Is differentiation in the complex plane the same as that in the reals? In particular do the normal differentiation rules apply in the complex case such that I can just treat a complex map as a real map?
Thanks.
Is differentiation in the complex plane the same as that in the reals? In particular do the normal differentiation rules apply in the complex case such that I can just treat a complex map as a real map?
Thanks.
I'm a little confused about your question, but I can think of two possible interpretations and I will try to handle them both.
The first interpretation: if $f(z)$ is a complex differentiable function and we have a formula for f'(x) where $x$ is a real variable, can we recover the complex derivative of $f$ by "plugging in $z$ into that formula? The answer is a qualified "yes". The best precise statement along these lines is that if $f$ is complex differentiable at $z_0$ then it admits a Taylor series approximation $f(z) = \sum_{n=0}^\infty a_n z^n$ in a neighborhood of $z_0$ which converges uniformly on compact sets. Uniform convergence allows us to differentiate term by term, and thus a formula for the derivative is given by f'(z) = \sum_{n=1}^\infty n a_n z^{n-1}. So if your formula for calculating the real derivative of $f$ can be expressed in terms of Taylor series then it will be fine to simply "plug in" $z$.
Note that you have to assume at the outset that $f$ is complex differentiable: even though you can calculate the derivative of $e^{-1/x}$ near $x=0$ using Taylor series, it doesn't extend to a complex differentiable function. Also note that in practice one calculates real derivatives using things like the product rule and chain rule, and the same tools work in the complex case. So often you can calculate the derivative of a complex differentiable function without resorting to Taylor series using the same technique that you use in the real case.
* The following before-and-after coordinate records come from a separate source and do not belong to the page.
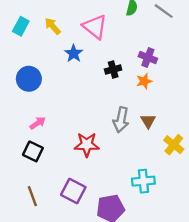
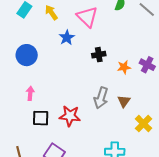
purple cross: (148, 58) -> (147, 65), moved
pink arrow: (38, 123) -> (30, 93), turned -56
black square: (33, 151) -> (41, 118), moved, turned -30

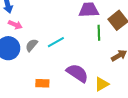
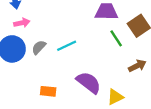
pink arrow: (15, 25) -> (22, 23), turned -40
green line: (99, 33) -> (116, 38), turned -35

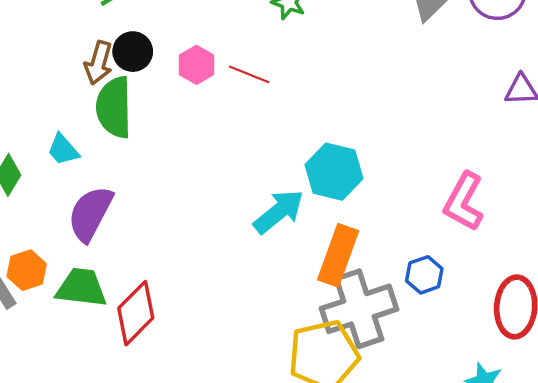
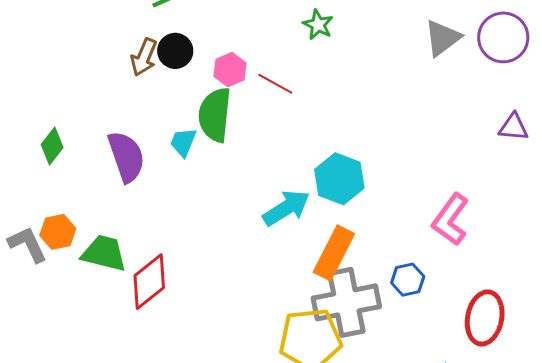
green semicircle: (114, 107) -> (215, 115), moved
cyan trapezoid: (63, 150) -> (183, 142), moved, turned 56
purple semicircle: (90, 214) -> (126, 157), moved, turned 126

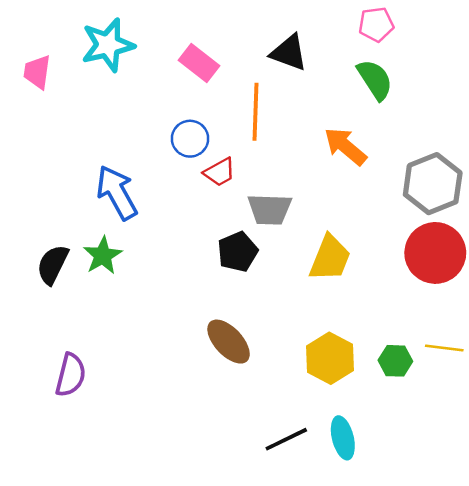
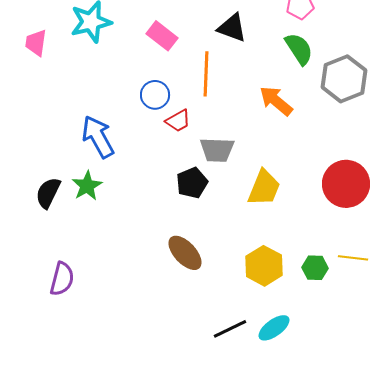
gray hexagon: (433, 184) -> (344, 79), moved
cyan ellipse: (343, 438) -> (274, 328), turned 68

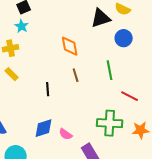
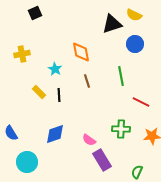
cyan star: (22, 26) -> (55, 69), moved
yellow rectangle: (12, 74) -> (39, 92), moved
green cross: (110, 123) -> (121, 129), size x0.7
pink semicircle: (66, 134) -> (89, 140), moved

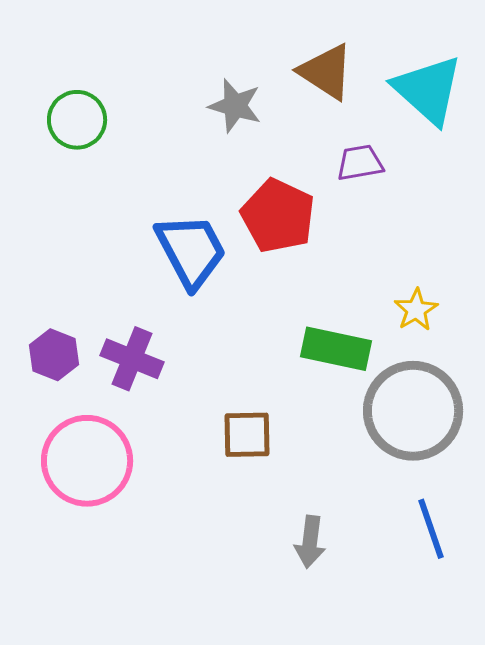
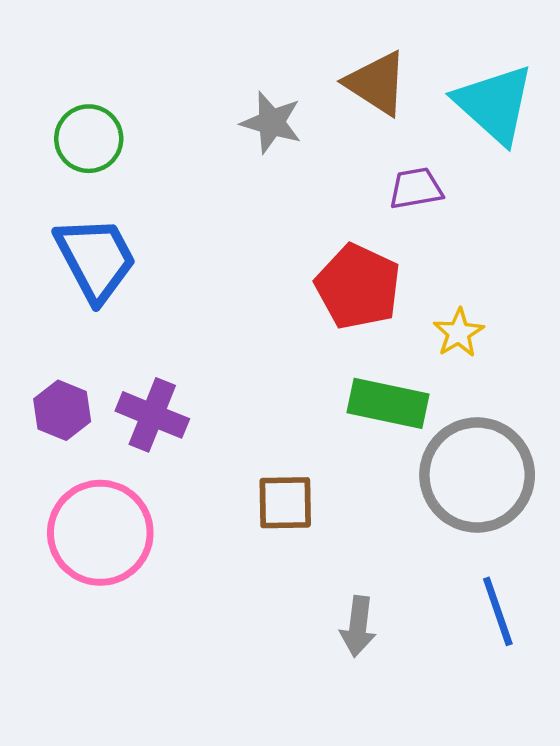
red pentagon: (278, 216) -> (358, 287), moved
blue trapezoid: (191, 251) -> (96, 259), moved
yellow star: (416, 310) -> (459, 333), moved

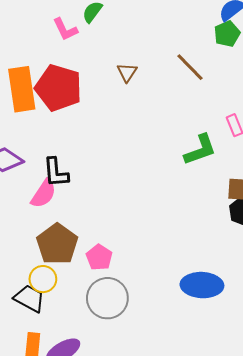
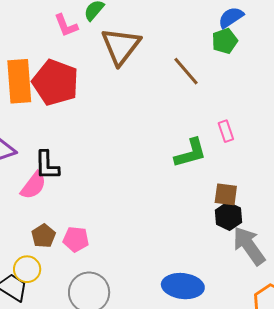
brown triangle: (127, 72) -> (121, 46), moved, size x2.0
brown pentagon: (57, 244) -> (43, 236), size x0.6
pink pentagon: (99, 257) -> (76, 239), moved, turned -30

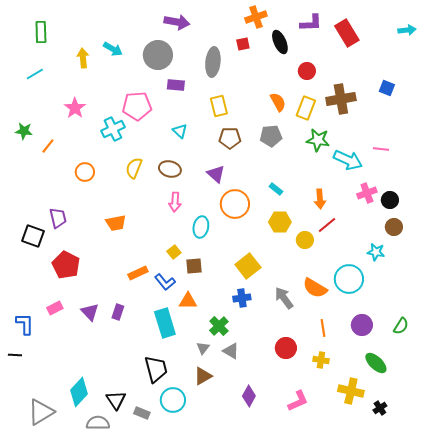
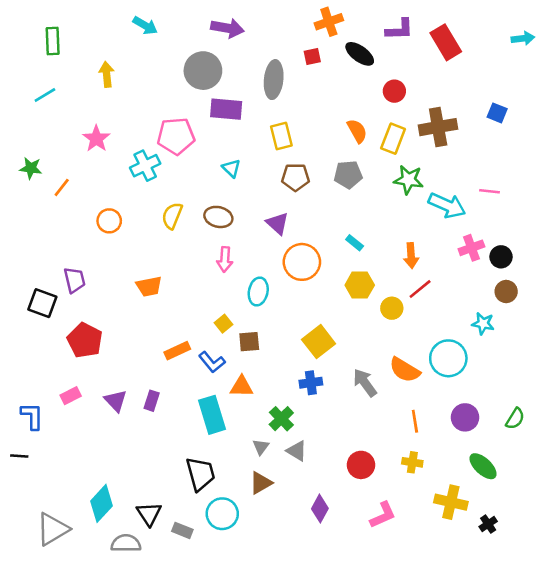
black ellipse: (280, 42) -> (360, 54), turned -30
cyan arrow: (113, 49) -> (145, 26), moved
purple rectangle: (176, 85) -> (226, 109), size x1.4
red circle: (286, 348) -> (361, 465), moved

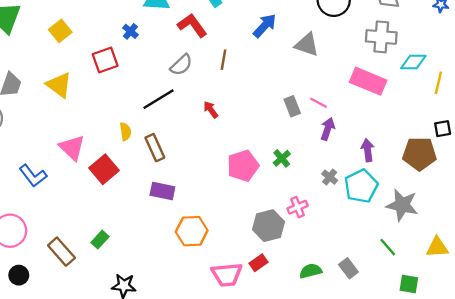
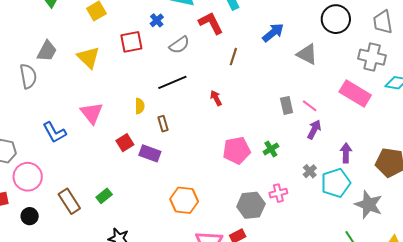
gray semicircle: (181, 65) -> (179, 45), moved
brown rectangle: (155, 148) -> (163, 124), size x0.7
red square: (104, 169) -> (125, 143), moved, size x0.7
purple rectangle: (162, 191) -> (150, 153), moved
Second interpretation: If $f: \mathbb{C} \to \mathbb{C}$ is complex differentiable, is it true that its derivative agrees with the real derivative of $f$ regarded as a function $\mathbb{R}^2 \to \mathbb{R}^2$? Here the answer is a more straightforward "yes", and it follows from the intrinsic definition of the derivative as the best linear approximation of $f$ near a point (which applies to both complex and real differentiable functions). Again, we must assume at the outset that $f$ is complex differentiable for this to be correct: by the Cauchy-Riemann equations a real differentiable function at $(x_0,y_0)$ corresponds to a complex differentiable function if and only if the derivative is conformal, i.e.
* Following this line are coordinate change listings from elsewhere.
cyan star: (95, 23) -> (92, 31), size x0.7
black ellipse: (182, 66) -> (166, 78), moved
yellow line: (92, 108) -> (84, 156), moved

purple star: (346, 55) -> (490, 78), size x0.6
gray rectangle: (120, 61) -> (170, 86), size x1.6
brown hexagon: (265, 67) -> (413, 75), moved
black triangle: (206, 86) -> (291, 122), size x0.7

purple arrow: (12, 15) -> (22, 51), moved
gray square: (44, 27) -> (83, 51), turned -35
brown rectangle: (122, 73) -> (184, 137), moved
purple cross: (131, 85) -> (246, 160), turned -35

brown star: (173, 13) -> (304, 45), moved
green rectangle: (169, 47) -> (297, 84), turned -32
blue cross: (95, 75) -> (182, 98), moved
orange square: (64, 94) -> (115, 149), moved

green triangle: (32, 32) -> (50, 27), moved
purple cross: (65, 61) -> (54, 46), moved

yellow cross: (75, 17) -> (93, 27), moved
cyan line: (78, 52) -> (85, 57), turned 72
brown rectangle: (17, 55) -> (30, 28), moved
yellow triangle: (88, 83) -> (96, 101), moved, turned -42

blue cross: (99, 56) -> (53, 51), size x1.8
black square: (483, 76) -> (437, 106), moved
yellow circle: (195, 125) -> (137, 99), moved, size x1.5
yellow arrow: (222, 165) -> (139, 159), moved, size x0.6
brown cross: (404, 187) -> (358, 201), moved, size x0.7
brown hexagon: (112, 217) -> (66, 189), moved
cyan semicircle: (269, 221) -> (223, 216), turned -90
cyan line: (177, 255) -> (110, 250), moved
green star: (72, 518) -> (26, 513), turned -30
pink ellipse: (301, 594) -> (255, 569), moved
$df(x_0,y_0) = \left(\begin{array}{cc} a & b \\ -b & a \end{array}\right)$
The answer is yes if by "normal differentiation rules" you mean the sum, product, quotient and chain rule. However, there are very important differences. Some examples:
Here is a "rule" that fails: if $f$ is differentiable, then $\overline f$ is differentiable, and \overline{f'}=(\overline f) '.
This rule is true if the variable is real (for complex valued functions). It is also true if the complex plane is treated as $\mathbb{R}^2$ and differentiation as real differentiation on $\mathbb{R}^2$. So you might say that failure of this rule is what distinguishes complex analysis from real analysis.